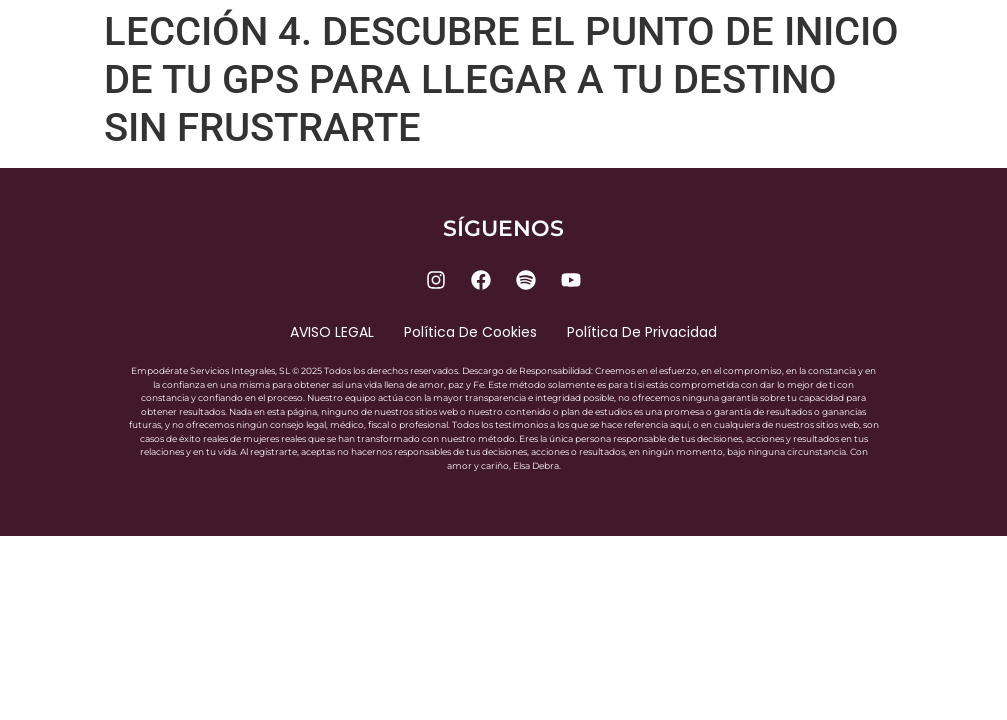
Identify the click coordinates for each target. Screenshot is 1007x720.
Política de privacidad (642, 332)
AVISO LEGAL (332, 332)
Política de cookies (470, 332)
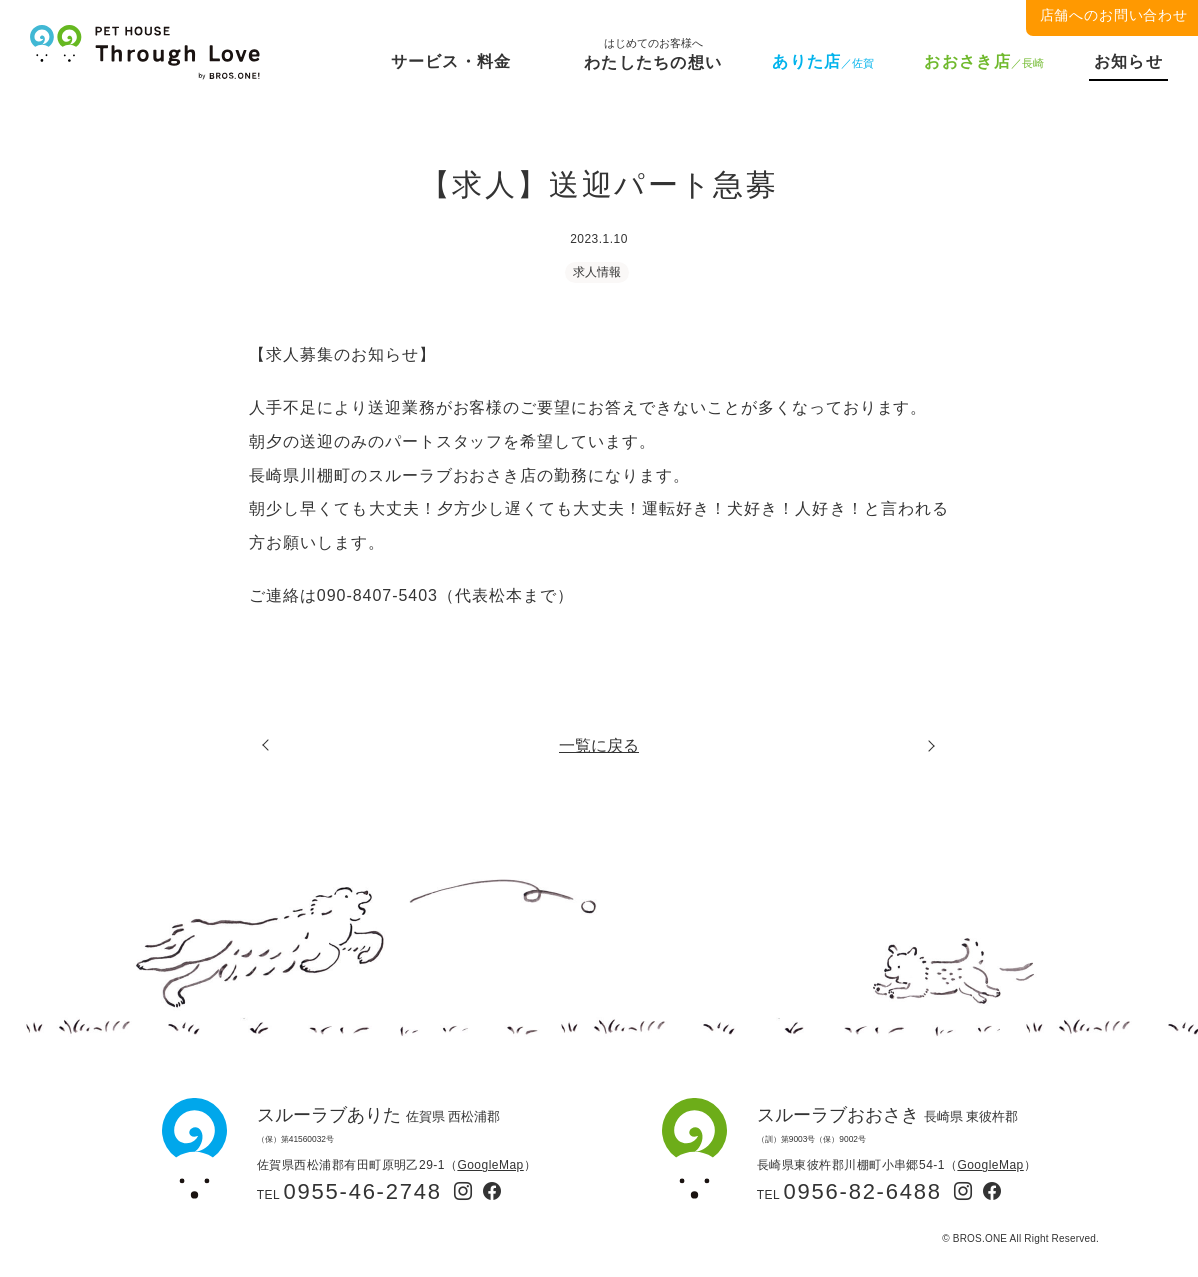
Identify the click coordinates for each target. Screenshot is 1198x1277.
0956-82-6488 (863, 1191)
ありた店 (823, 61)
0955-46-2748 (363, 1191)
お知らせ (1128, 61)
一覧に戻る (599, 746)
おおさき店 (983, 61)
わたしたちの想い (653, 58)
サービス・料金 (451, 61)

▸ **EXERCISE GOAL**:
What is needed is an exact transcription of every entry, minus the pictures.

▸ **ANSWER**:
Identify the click coordinates for each target. Screenshot is 1007x720.
Política de privacidad (642, 332)
AVISO LEGAL (332, 332)
Política de cookies (470, 332)
Identify the click coordinates for each target. Screenshot is 1198x1277.
0956-82-6488 (863, 1191)
ありた店 (823, 61)
0955-46-2748 (363, 1191)
お知らせ (1128, 61)
一覧に戻る (599, 746)
おおさき店 (983, 61)
わたしたちの想い (653, 58)
サービス・料金 (451, 61)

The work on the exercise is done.